Flora Harding, the editor’s eighteen-year-old daughter, was a talented writer and translator who taught German in the Seventh Ward district school. “During the absence of her father to the Hot Springs [Arkansas?], she filled the editorial chair and most ably,” said the Sentinel.
Flora probably also suffered from lifelong depression and feared the ruin of her reputation. If Moritz had in fact taken advantage of her, she would likely have become an outcast in those days of a strict female “honor” code.
On August 20, Harding’s daughter poisoned herself by taking “twenty-four grains of opium.” Death was a few hours coming, and her father discovered her in her bedroom before she died. She confessed to him that she had been having sex with Solomon Moritz. Then, as he wrote in a tribute in his newspaper, “two great tears came from the filmy eyes and rolled over the face, across which was stealing the shadow of the Death Angel.”
She often jested on the subject of suicide, and, on one occasion, being reproved and told that God frowned on self-murder, she said, “Papa, I am not afraid of God.”
While walking to get a doctor, at about 1:30 in the afternoon Harding met Moritz “at the junction of New Jersey and Vermont Streets with Massachusetts Avenue.”
“Mr. Moritz’s first exclamation was ‘George, what are you doing here?’ Mr. Harding made no answer, but pulling out a pistol, began firing at Mr. Moritz.”
Harding chased Moritz up Vermont Street, toward an alley behind Roberts Park Methodist Church, sinking two bullets into him, and tried to get in two more, “the blood meanwhile flowing from [Moritz’s] mouth and nose.” Luckily for his target, Harding’s fourth shot jammed his revolver and the alleged seducer escaped by hailing a wagon. (Moritz supposedly lost an arm, but lived to see Harding go on trial.
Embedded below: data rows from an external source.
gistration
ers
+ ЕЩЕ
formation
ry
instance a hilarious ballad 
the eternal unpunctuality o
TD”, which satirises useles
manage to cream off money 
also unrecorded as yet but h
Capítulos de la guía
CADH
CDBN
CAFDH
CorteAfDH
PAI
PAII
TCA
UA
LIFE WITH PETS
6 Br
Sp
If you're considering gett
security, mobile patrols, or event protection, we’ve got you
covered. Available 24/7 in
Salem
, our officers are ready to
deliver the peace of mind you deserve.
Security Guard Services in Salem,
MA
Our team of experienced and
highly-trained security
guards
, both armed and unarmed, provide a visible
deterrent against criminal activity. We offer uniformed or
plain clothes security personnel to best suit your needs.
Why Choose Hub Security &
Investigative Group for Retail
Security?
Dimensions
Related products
When questioned by police, he denied that he had seduced Flora, instead blaming “a Jew liquor dealer on South Meridian.”)
Though the bereaved gunman was taken to jail that night, public opinion was overwhelmingly in his favor. When Harding went to trial, one of his lawyers, Major Jonathan W. Gordon (profiled on this blog during his grave-robbing days), defended Harding on the basis of common law.
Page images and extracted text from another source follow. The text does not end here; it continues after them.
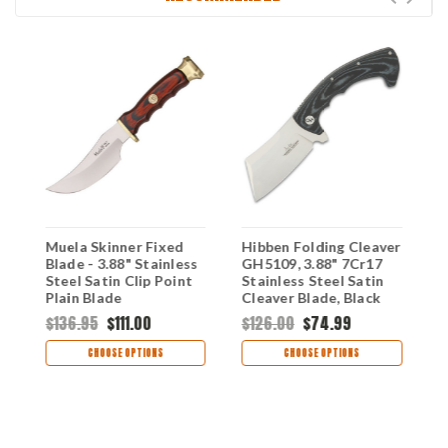
d
Muela Skinner Fixed
Hibben Folding Cleaver
M
Blade - 3.88" Stainless
GH5109, 3.88" 7Cr17
B
Steel Satin Clip Point
Stainless Steel Satin
S
Plain Blade
Cleaver Blade, Black
P
Pakkawood Handle
Micarta Handle
O
$136.95
$111.00
$126.00
$74.99
$
MUE92049
M
CHOOSE OPTIONS
CHOOSE OPTIONS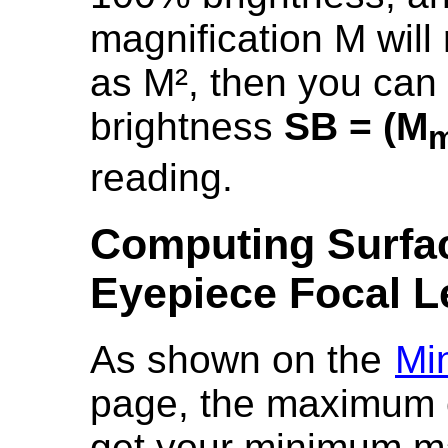
magnification M will
as M², then you can 
brightness
SB = (M
m
reading.
Computing Surfac
Eyepiece Focal L
As shown on the
Mi
page, the maximum e
get your minimum mag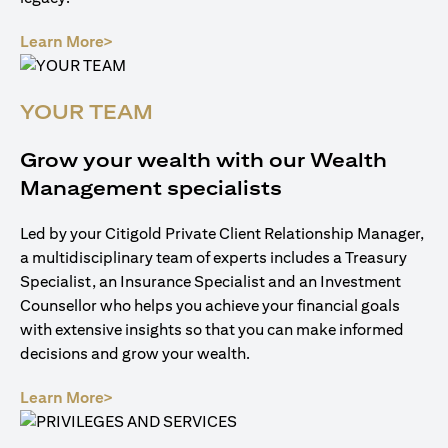
(opens in a new tab)
Learn More>
YOUR TEAM
Grow your wealth with our Wealth
Management specialists
Led by your Citigold Private Client Relationship Manager,
a multidisciplinary team of experts includes a Treasury
Specialist, an Insurance Specialist and an Investment
Counsellor who helps you achieve your financial goals
with extensive insights so that you can make informed
decisions and grow your wealth.
(opens in a new tab)
Learn More>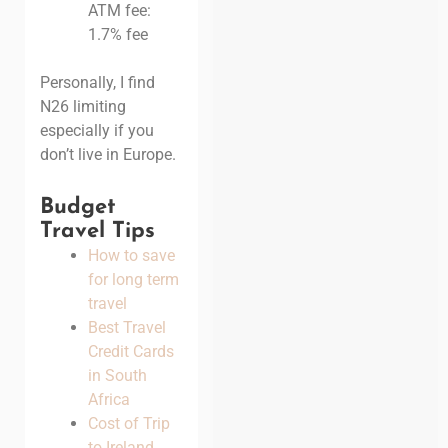
ATM fee:
1.7% fee
Personally, I find
N26 limiting
especially if you
don’t live in Europe.
Budget
Travel Tips
How to save
for long term
travel
Best Travel
Credit Cards
in South
Africa
Cost of Trip
to Ireland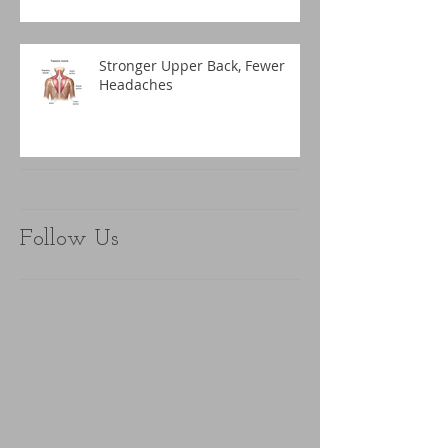
Stronger Upper Back, Fewer
Headaches
Follow Us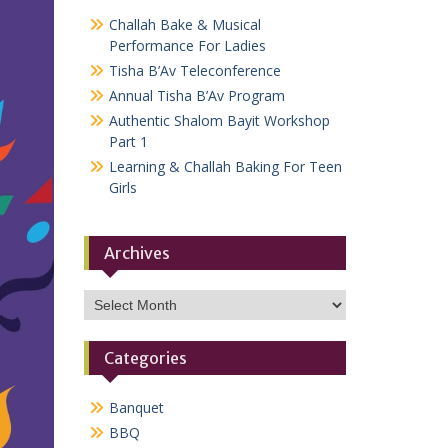
Challah Bake & Musical
Performance For Ladies
Tisha B’Av Teleconference
Annual Tisha B’Av Program
Authentic Shalom Bayit Workshop
Part 1
Learning & Challah Baking For Teen
Girls
Archives
Archives
Categories
Banquet
BBQ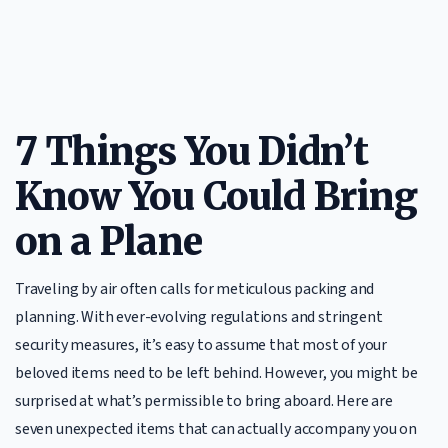
7 Things You Didn’t
Know You Could Bring
on a Plane
Traveling by air often calls for meticulous packing and
planning. With ever-evolving regulations and stringent
security measures, it’s easy to assume that most of your
beloved items need to be left behind. However, you might be
surprised at what’s permissible to bring aboard. Here are
seven unexpected items that can actually accompany you on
The whole community have fully approved and justified the act for which my friend Harding stands indicted. . . It is the common law of the West, and, indeed of the whole country, that he who seduces an innocent female
MAY BE SLAIN
by her father, brother, or husband with impunity, and in the case at bar the grand jury have, in effect, already said so by returning a bill of indictment for a simple assault and battery.
Harding was acquitted, and as the judge announced the verdict, “the pent up feeling of the large crowd broke forth in applause, which was both loud and protracted.” Perhaps this free pass from the state criminal court made the editor consider other public shootings in the future.
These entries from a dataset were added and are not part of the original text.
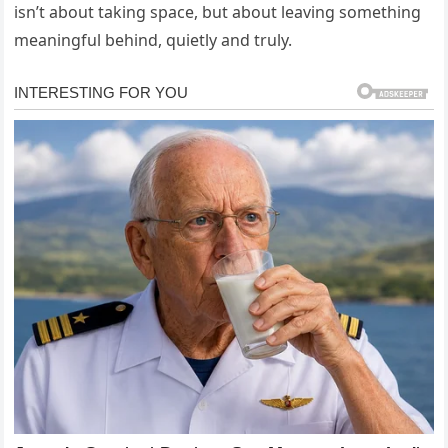
isn’t about taking space, but about leaving something
meaningful behind, quietly and truly.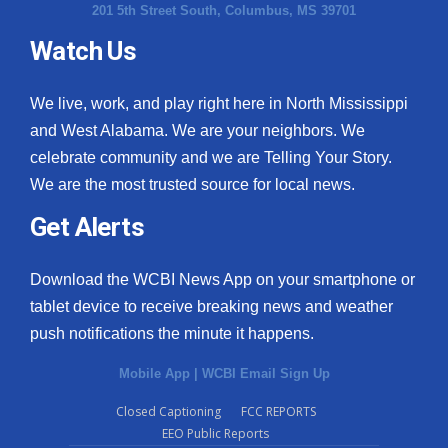
201 5th Street South, Columbus, MS 39701
Watch Us
We live, work, and play right here in North Mississippi
and West Alabama. We are your neighbors. We
celebrate community and we are Telling Your Story.
We are the most trusted source for local news.
Get Alerts
Download the WCBI News App on your smartphone or
tablet device to receive breaking news and weather
push notifications the minute it happens.
Mobile App
|
WCBI Email Sign Up
Closed Captioning
FCC REPORTS
EEO Public Reports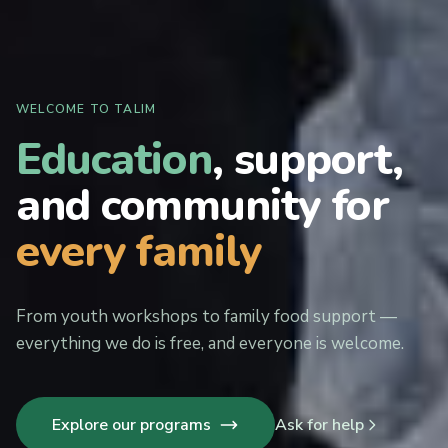
WELCOME TO TALIM
Education
, support,
and community for
every family
From youth workshops to family food support —
everything we do is free, and everyone is welcome.
Explore our programs
Ask for help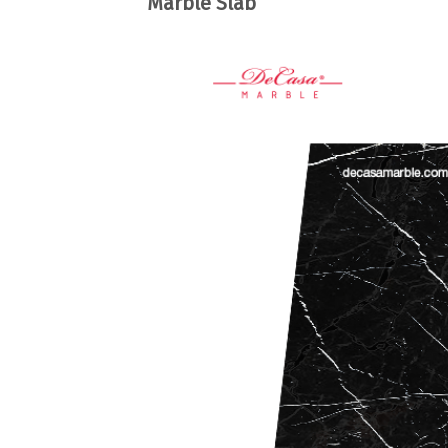
Marble Slab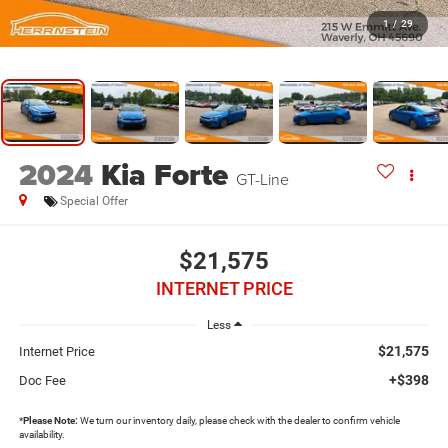
1
/
29
2024
Kia Forte
GT-Line
Special Offer
$21,575
INTERNET PRICE
Less
$21,575
Internet Price
+$398
Doc Fee
*
Please Note:
We turn our inventory daily, please check with the dealer to confirm vehicle
availability.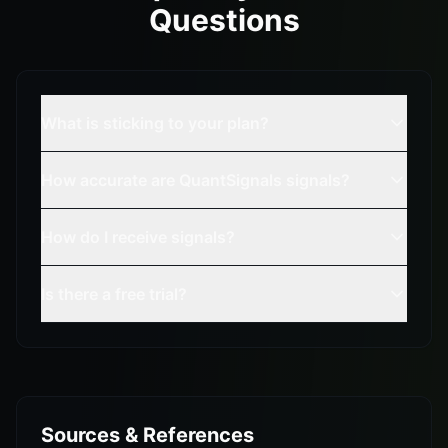
Questions
What is sticking to your plan?
How accurate are QuantSignals signals?
How do I receive signals?
Is there a free trial?
Sources & References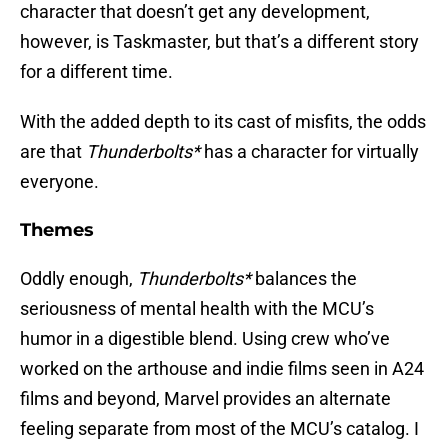
character that doesn’t get any development,
however, is Taskmaster, but that’s a different story
for a different time.
With the added depth to its cast of misfits, the odds
are that
Thunderbolts*
has a character for virtually
everyone.
Themes
Oddly enough,
Thunderbolts*
balances the
seriousness of mental health with the MCU’s
humor in a digestible blend. Using crew who’ve
worked on the arthouse and indie films seen in A24
films and beyond, Marvel provides an alternate
feeling separate from most of the MCU’s catalog. I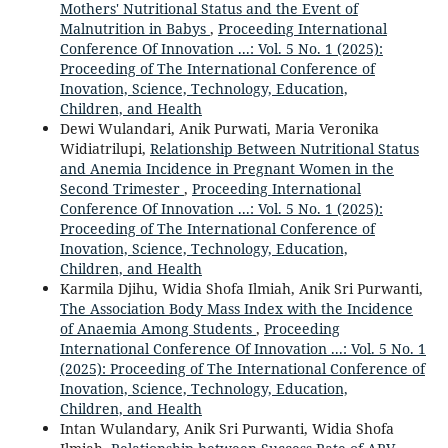
Mothers' Nutritional Status and the Event of
Malnutrition in Babys
,
Proceeding International
Conference Of Innovation ...: Vol. 5 No. 1 (2025):
Proceeding of The International Conference of
Inovation, Science, Technology, Education,
Children, and Health
Dewi Wulandari, Anik Purwati, Maria Veronika
Widiatrilupi,
Relationship Between Nutritional Status
and Anemia Incidence in Pregnant Women in the
Second Trimester
,
Proceeding International
Conference Of Innovation ...: Vol. 5 No. 1 (2025):
Proceeding of The International Conference of
Inovation, Science, Technology, Education,
Children, and Health
Karmila Djihu, Widia Shofa Ilmiah, Anik Sri Purwanti,
The Association Body Mass Index with the Incidence
of Anaemia Among Students
,
Proceeding
International Conference Of Innovation ...: Vol. 5 No. 1
(2025): Proceeding of The International Conference of
Inovation, Science, Technology, Education,
Children, and Health
Intan Wulandary, Anik Sri Purwanti, Widia Shofa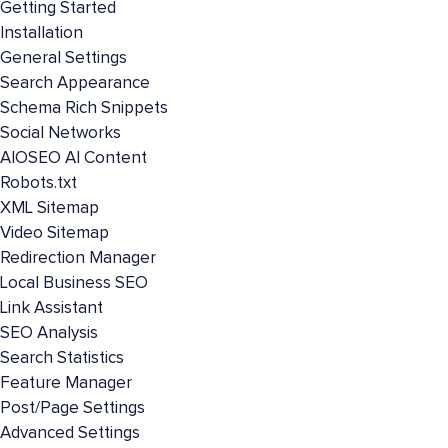
Getting Started
Installation
General Settings
Search Appearance
Schema Rich Snippets
Social Networks
AIOSEO AI Content
Robots.txt
XML Sitemap
Video Sitemap
Redirection Manager
Local Business SEO
Link Assistant
SEO Analysis
Search Statistics
Feature Manager
Post/Page Settings
Advanced Settings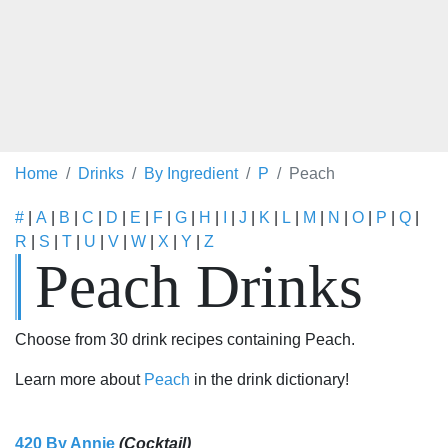
Home
Drinks
By Ingredient
P
Peach
#
|
A
|
B
|
C
|
D
|
E
|
F
|
G
|
H
|
I
|
J
|
K
|
L
|
M
|
N
|
O
|
P
|
Q
|
R
|
S
|
T
|
U
|
V
|
W
|
X
|
Y
|
Z
Peach Drinks
Choose from 30 drink recipes containing Peach.
Learn more about
Peach
in the drink dictionary!
420 By Annie
(Cocktail)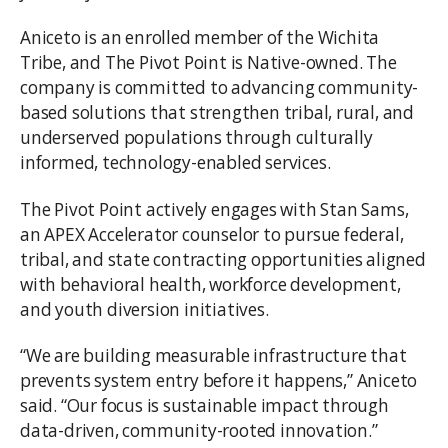
Aniceto is an enrolled member of the Wichita
Tribe, and The Pivot Point is Native-owned. The
company is committed to advancing community-
based solutions that strengthen tribal, rural, and
underserved populations through culturally
informed, technology-enabled services.
The Pivot Point actively engages with Stan Sams,
an APEX Accelerator counselor to pursue federal,
tribal, and state contracting opportunities aligned
with behavioral health, workforce development,
and youth diversion initiatives.
“We are building measurable infrastructure that
prevents system entry before it happens,” Aniceto
said. “Our focus is sustainable impact through
data-driven, community-rooted innovation.”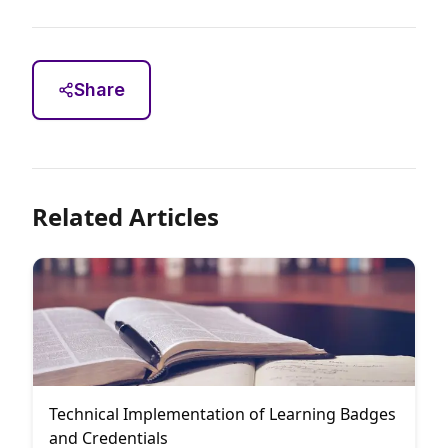
Share
Related Articles
Technical Implementation of Learning Badges
and Credentials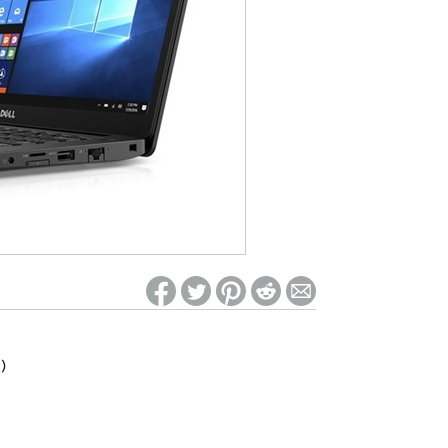
ed on Woot! for benefits to take effect
)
In 1880, Harding moved to Minnesota, where he had bought the Lanesboro Journal. But “his active brain required more scope,” says the Fillmore County history. Tragically, in May 1881 George C. Harding had an odd death back in Indianapolis.
Dead! How suddenly he went out! Two weeks ago last Wednesday, he was walking along a street in Indianapolis, and stepped aside to allow some ladies to pass. He stepped on a cellar grating, just as a man was raising it. His right foot went into the opening, and the flesh of his leg was cut to the bone. He died at six o’clock last Sunday morning, of congestion of the brain and blood poisoning, resulting from the accident.
In the death of George C. Harding, Indiana journalism has lost one of its oldest, most familiar and rarely original characters. . . We know of no one who can take up the pen which Harding has dropped, never to pick up again. . .
Dying at the age of 51, his life was cut off in the very midst of his powers. . . there is not another George C. Harding any more than there is another Charles Dickens.